### DIRECTIONS FOR THIS TASK
Could you return, exactly as written, only the lines from the one holding "Çerçeveye Yolculuk" through the final line of the records below?

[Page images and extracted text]
╔══

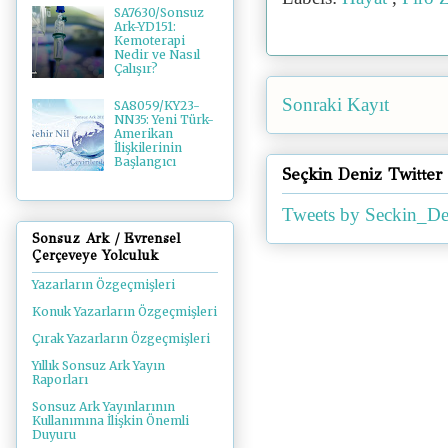
SA7630/Sonsuz
Ark-YD151:
Kemoterapi
Nedir ve Nasıl
Çalışır?
Sonraki Kayıt
SA8059/KY23-
NN35: Yeni Türk-
Amerikan
İlişkilerinin
Başlangıcı
Seçkin Deniz Twitter
Tweets by Seckin_De
Sonsuz Ark / Evrensel
Çerçeveye Yolculuk
Yazarların Özgeçmişleri
Konuk Yazarların Özgeçmişleri
Çırak Yazarların Özgeçmişleri
Yıllık Sonsuz Ark Yayın
Raporları
Sonsuz Ark Yayınlarının
Kullanımına İlişkin Önemli
Duyuru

╚══

### ANSWER TO THIS EXERCISE
Çerçeveye Yolculuk
Yazarların Özgeçmişleri
Konuk Yazarların Özgeçmişleri
Çırak Yazarların Özgeçmişleri
Yıllık Sonsuz Ark Yayın
Raporları
Sonsuz Ark Yayınlarının
Kullanımına İlişkin Önemli
Duyuru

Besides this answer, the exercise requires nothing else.